David John Marotta – December 24, 2017
Christmas is a time for oft told tales like Charles Dickens’s “A Christmas Carol.” At first glance, this story fills us with pity for the Cratchit family, always struggling to make ends meet. Poor Bob Cratchit is forced to work for Ebenezer Scrooge, whose personality makes an easy target for the cause of Bob’s financial troubles. But, the true source of the Cratchits’ poverty is not Scrooge but Bob’s own impulse to live a lifestyle worthy of the Lord Mayor himself.
Bob Cratchit is a clerk and a member of the British middle class. He lives a genteel life. He goes to work with a coat and tie on. His family lives in a four-room house and has a much easier working existence than most of Victorian England. Bob Cratchit earns more than an ample wage.
His salary, we are told, is fifteen shillings a week. The British pound was divided into twenty shillings, and each shilling was divided into twelve pennies or pence. So, Bob Cratchit makes 15 shillings or 180 pence each week – about the wage of a metropolitan police officer and well above the truly needy.

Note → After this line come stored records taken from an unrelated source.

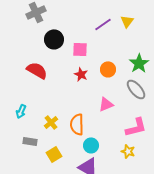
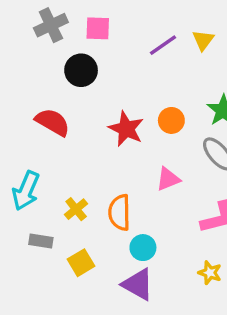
pink square: (80, 49) -> (98, 28), moved
red star: (81, 74) -> (126, 129), size x1.5
cyan arrow: (21, 111) -> (26, 191), size x1.6
yellow star: (128, 151) -> (210, 273), moved

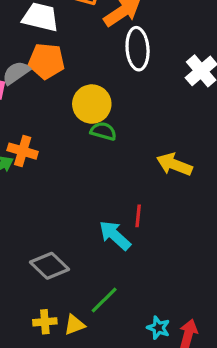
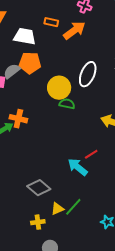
white ellipse: (138, 49) -> (88, 74), moved, turned 30
red line: (138, 216) -> (91, 154), turned 56
yellow triangle: (75, 325) -> (57, 209), moved

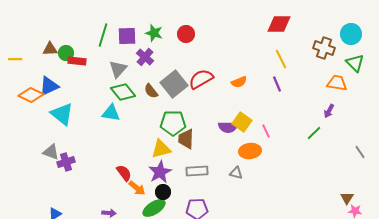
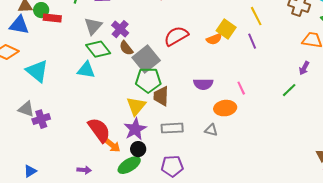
purple cross: (145, 57) -> (120, 29), moved
gray square: (174, 84) -> (146, 59), moved
blue triangle: (49, 86) -> (19, 25), moved, turned 35
yellow square: (242, 122) -> (226, 29), moved
yellow triangle: (161, 149) -> (136, 106), turned -35
red semicircle: (124, 173) -> (99, 130), size x1.5

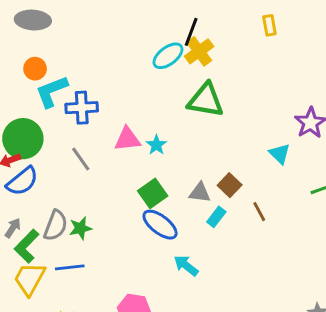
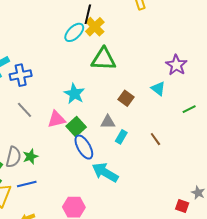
pink triangle: (127, 139) -> (56, 119), moved
cyan star: (156, 145) -> (74, 94), size x1.5
brown square: (230, 185) -> (126, 98), moved
brown line: (259, 212) -> (155, 139), moved
blue ellipse: (160, 225) -> (84, 147), turned 30
cyan arrow: (186, 266) -> (105, 172), size x1.5

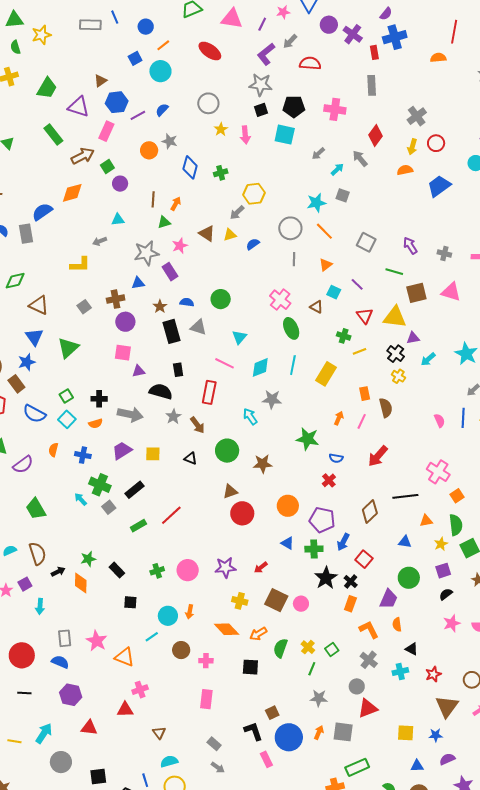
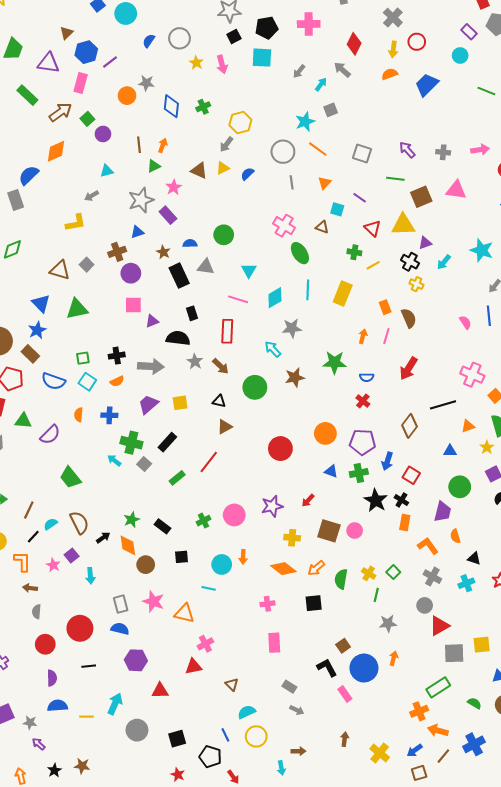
blue semicircle: (162, 110) -> (149, 41), moved
gray square: (343, 195) -> (331, 110), turned -32
brown triangle: (39, 305) -> (60, 270), moved
green triangle: (68, 348) -> (77, 309), turned 40
green square: (66, 396) -> (83, 358), turned 32
brown star: (263, 464) -> (295, 377), moved
brown triangle: (230, 491) -> (225, 427), moved
cyan line: (152, 637) -> (209, 588), turned 56
brown circle: (181, 650) -> (146, 565), moved
gray square: (343, 732) -> (454, 653), moved

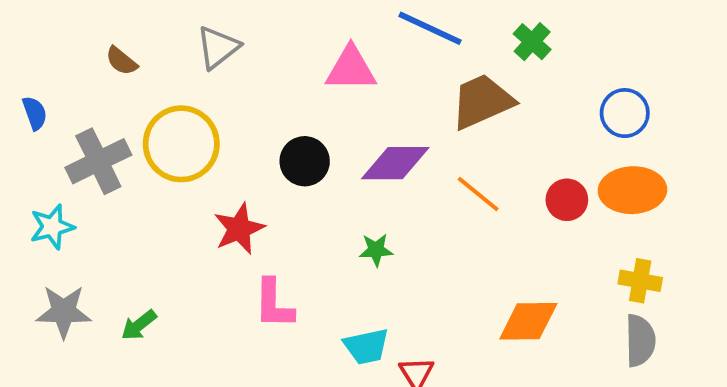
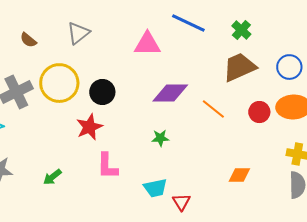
brown trapezoid: (482, 101) -> (239, 67), moved
black circle: (305, 161) -> (102, 92), moved
orange diamond: (528, 321) -> (239, 175), size x0.7
green arrow: (139, 325) -> (52, 177), moved

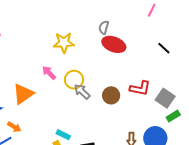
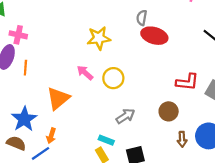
gray arrow: (82, 92) -> (125, 116), moved, turned 108
brown circle: (111, 95) -> (169, 111), moved
orange arrow: (14, 127) -> (51, 136), turned 80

Essays of the Victorian era included titles such as, “How to live on eight shillings a week.” The Cratchit’s daughter, Martha, is apprenticed to a milliner and earns additional income. And Peter, their eldest son, is about to obtain a job earning five shillings and six pence weekly. He, too, is to be a man of business.
So why is the Cratchit family so poor?
Bob Cratchit is a spendthrift, or shopaholic. The shopaholic is one of eight different personality types in Bert Whitehead’s book, “Facing Financial Dysfunction.” Cratchit is on the opposite end of the spectrum from Ebenezer Scrooge. Whereas Scrooge combines greed with a propensity to save, Bob Cratchit combines fear with a propensity to spend.